It is advised to add words that are not being recognized correctly and place them under the respective selected language in the table, so the system can learn those words better.
Provide clean, studio-quality audio with a duration of less than 12 seconds.
TTT Model:
Narris
Normal text-to-text translation model. Numbers might remain as-is. Can be chosen for any language, and the output should have almost no hallucination.
Narris-hybrid
Text-to-text translation model with numbers converted to verbose format (15 as fifteen). Can be chosen for any language, and the output should have almost no hallucination.
Narris-turbo
Text-to-text translation model with numbers converted to verbose format (15 as fifteen). Can be chosen for any language. The output may have a little bit of hallucination, but accuracy will be very high.
Narris-super
More accurate output is expected if you set the target language to Assamese, Bengali, Bodo, Dogri, Gujarati, English, Hindi, Kannada, Kashmiri, Konkani, Maithili, Malayalam, Manipuri, Marathi, Nepali, Odia, Punjabi, Sanskrit, Santali, Sindhi, Tamil, Telugu, or Urdu with this model. Numbers might remain as-is and it is prone to hallucinations.
Narris-super-hybrid
More accurate output is expected if you set the target language to Assamese, Bengali, Bodo, Dogri, Gujarati, English, Hindi, Kannada, Kashmiri, Konkani, Maithili, Malayalam, Manipuri, Marathi, Nepali, Odia, Punjabi, Sanskrit, Santali, Sindhi, Tamil, Telugu, or Urdu with this model. Numbers might remain as-is and it is prone to hallucinations.
Ensure the uploaded document language matches the source language selected in the dropdown.
When you decrease the pitch below “0”, the voice sounds deeper, heavier, and more “masculine”. When the pitch is higher than 0, the voice sounds thinner, brighter, and more “feminine”. If pushed too low or too high, the audio might get distorted or feel unnatural.

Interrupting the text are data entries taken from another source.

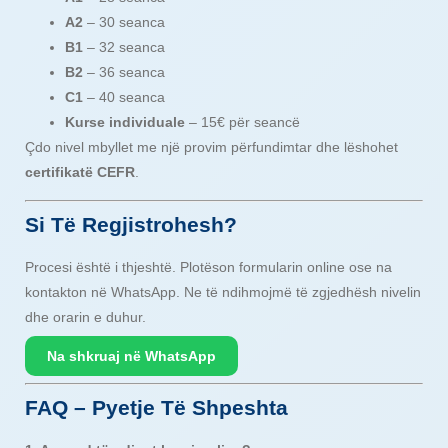
A2
– 30 seanca
B1
– 32 seanca
B2
– 36 seanca
C1
– 40 seanca
Kurse individuale
– 15€ për seancë
Çdo nivel mbyllet me një provim përfundimtar dhe lëshohet
certifikatë CEFR
.
Si Të Regjistrohesh?
Procesi është i thjeshtë. Plotëson formularin online ose na
kontakton në WhatsApp. Ne të ndihmojmë të zgjedhësh nivelin
dhe orarin e duhur.
Na shkruaj në WhatsApp
FAQ – Pyetje Të Shpeshta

When selecting an avatar from the avatar dropdown, make sure to follow the language suffix included with the name to select the target language that produces good-quality output.

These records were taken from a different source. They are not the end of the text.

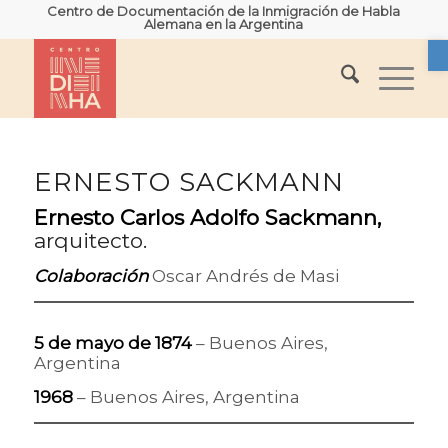
Centro de Documentación de la Inmigración de Habla
Alemana en la Argentina
A
ERNESTO SACKMANN
Ernesto Carlos Adolfo Sackmann,
arquitecto.
Colaboración
Oscar Andrés de Masi
5 de mayo de 1874
– Buenos Aires,
Argentina
1968
– Buenos Aires, Argentina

For instant speakers, when selecting an avatar, if the target language matches the language in which the voice was cloned, the output will be more natural and realistic.

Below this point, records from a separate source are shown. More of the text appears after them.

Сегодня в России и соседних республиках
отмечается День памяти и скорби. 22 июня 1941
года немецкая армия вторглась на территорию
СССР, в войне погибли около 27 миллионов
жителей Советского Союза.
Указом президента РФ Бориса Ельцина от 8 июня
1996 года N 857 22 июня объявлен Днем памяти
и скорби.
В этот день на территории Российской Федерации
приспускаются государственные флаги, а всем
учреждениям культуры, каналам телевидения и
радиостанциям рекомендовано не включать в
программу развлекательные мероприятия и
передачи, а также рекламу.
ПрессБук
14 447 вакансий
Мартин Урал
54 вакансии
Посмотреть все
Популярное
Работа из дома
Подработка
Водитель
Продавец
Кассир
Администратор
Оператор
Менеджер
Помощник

Match duration should be selected when passing the file format as SRT. For DOCX and TXT, it might not work at all.
Ensure you follow the file format when using multi-speaker text-to-text. If you are confused, a better approach is to use the subtitle input feature while inputting.
It is preferred to always select the output file format as “SRT” to get more accurate and less hallucinated output.
For more accurate speech-to-speech voice cloning generation, follow the flow below:
STT Model:
Narris Edge
More accurate when the source language is Assamese, Bengali, Bodo, Dogri, Gujarati, Hindi, Kannada, Konkani, Kashmiri, Maithili, Malayalam, Manipuri, Marathi, Nepali, Odia, Punjabi, Sanskrit, Santali, Sindhi, Tamil, Telugu, or Urdu.
Narris Fast
Works for all languages, but accuracy might be slightly compromised.
Narris Noto Sans is the most language-compatible font. Other fonts are experimental, so use them cautiously.
Image-to-video expects a clean image with a single speaker clearly visible. If multiple speakers or persons are present, the video might get hallucinated or fail after a long wait.
Image to Video Model:
narris_i2v
Normal output with lower cost. Lip-sync quality might not be great but is acceptable if the image quality is good.
narris_i2v_pro
Good lip-sync quality with no movement other than mild head movement.
narris_i2v_pro_beta
Good lip-sync quality with visible head, body, and hand movement.
Video Translation Model:
narris_a2v
No lip-sync; the translated audio is simply patched onto the video.
narris_v2v
For single-speaker video setups per frame. This model is cheaper and provides decent lip-sync quality.
narris_v2v_pro
For single/multi (beta) speaker video setups per frame. Provides good lip-sync quality.
narris_v2v_pro_max
For single/multi (beta) speaker video setups per frame. Provides high-quality lip-sync output (highest cost).